[PATCH] ARM: tlb: __flush_tlb_mm need to use int asid var for BE correct operation

[PATCH] ARM: tlb: __flush_tlb_mm need to use int asid var for BE correct operation

[Victor Kamensky]

Hi Will,

Could you please review patch following this cover letter. I've run
into this problem when Linaro big endian topic branch received 3.12-rc2 
update and as result got your f0915781bd5edf78b1154e61efe962dc15872d09
"ARM: tlb: don't perform inner-shareable invalidation for local TLB ops"
commit. My Big Endian Arndale image was getting very weird user-land
crashes while fork glib call was performed.

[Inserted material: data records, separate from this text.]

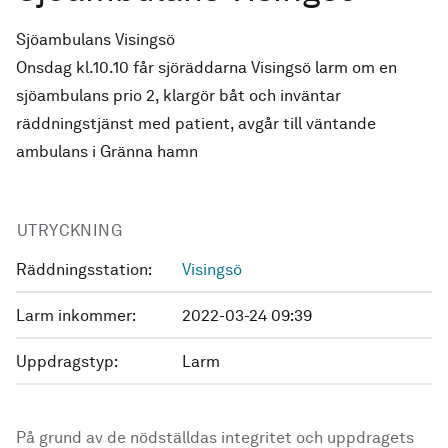
Sjöambulans Visingsö
Onsdag kl.10.10 får sjöräddarna Visingsö larm om en
sjöambulans prio 2, klargör båt och inväntar
räddningstjänst med patient, avgår till väntande
ambulans i Gränna hamn
UTRYCKNING
Räddningsstation:
Visingsö
Larm inkommer:
2022-03-24 09:39
Uppdragstyp:
Larm
På grund av de nödställdas integritet och uppdragets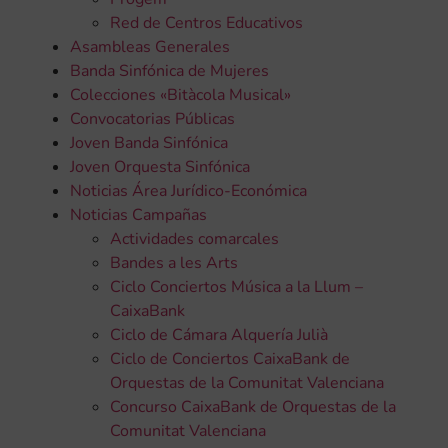
Red de Centros Educativos
Asambleas Generales
Banda Sinfónica de Mujeres
Colecciones «Bitàcola Musical»
Convocatorias Públicas
Joven Banda Sinfónica
Joven Orquesta Sinfónica
Noticias Área Jurídico-Económica
Noticias Campañas
Actividades comarcales
Bandes a les Arts
Ciclo Conciertos Música a la Llum –
CaixaBank
Ciclo de Cámara Alquería Julià
Ciclo de Conciertos CaixaBank de
Orquestas de la Comunitat Valenciana
Concurso CaixaBank de Orquestas de la
Comunitat Valenciana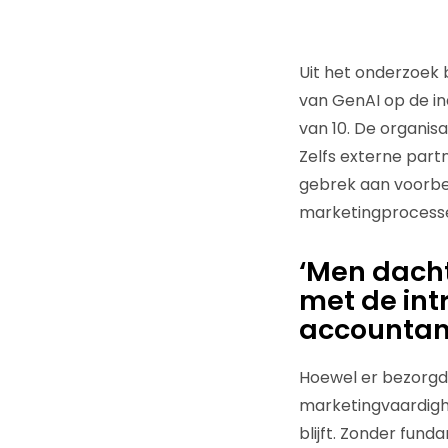
Uit het onderzoek 
van GenAI op de in
van 10. De organisa
Zelfs externe partn
gebrek aan voorber
marketingprocess
‘Men dacht
met de intr
accountant
Hoewel er bezorgdh
marketingvaardigh
blijft. Zonder fund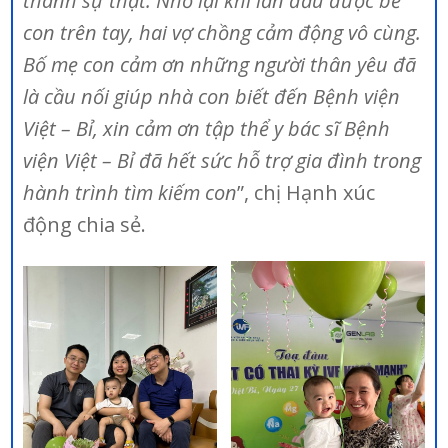
thành sự thật. Nhớ lại khi lần đầu được bế
con trên tay, hai vợ chồng cảm động vô cùng.
Bố mẹ con cảm ơn những người thân yêu đã
là cầu nối giúp nhà con biết đến Bệnh viện
Việt – Bỉ, xin cảm ơn tập thể y bác sĩ Bệnh
viện Việt – Bỉ đã hết sức hỗ trợ gia đình trong
hành trình tìm kiếm con
”, chị Hạnh xúc
động chia sẻ.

It turns out that in __flush_tlb_mm function code passes 'ASID(mm)'
directly to tlb_op macro, unlike in other functions (i.e local_flush_tlb_mm)
where asid initially assigned to local variable with 'int' type and then
such variable is passed to tlb_op macro. Direct use of 'ASID(mm)'
in tlb_op macro does not work in big endian case. Resulting generated
code look like this (from flush_tlb_mm that uses __flush_tlb_mm):

(gdb) disassemble flush_tlb_mm
Dump of assembler code for function flush_tlb_mm:
<snip>
   0x80011984 <+32>:	dsb	ishst
   0x80011988 <+36>:	movs	r4, #0     <---------------------
   0x8001198a <+38>:	ldrb.w	r5, [r2, #375]	; 0x177
   0x8001198e <+42>:	ldr	r3, [r3, #8]
   0x80011990 <+44>:	tst.w	r3, #65536	; 0x10000
   0x80011994 <+48>:	it	ne
   0x80011996 <+50>:	mcrne	15, 0, r5, cr8, cr7, {2}
   0x8001199a <+54>:	tst.w	r1, #4194304	; 0x400000
   0x8001199e <+58>:	it	ne
   0x800119a0 <+60>:	mcrne	15, 0, r4, cr8, cr3, {2} <-------
   0x800119a4 <+64>:	dsb	ish

'15, 0, r4, cr8, cr3, {2}' receives 0 through r4 register.
Note that in LE case correct code is generated. 
If I change code to use intermediate int variable asid as
other places do, correct code is generated for __flush_tlb_mm.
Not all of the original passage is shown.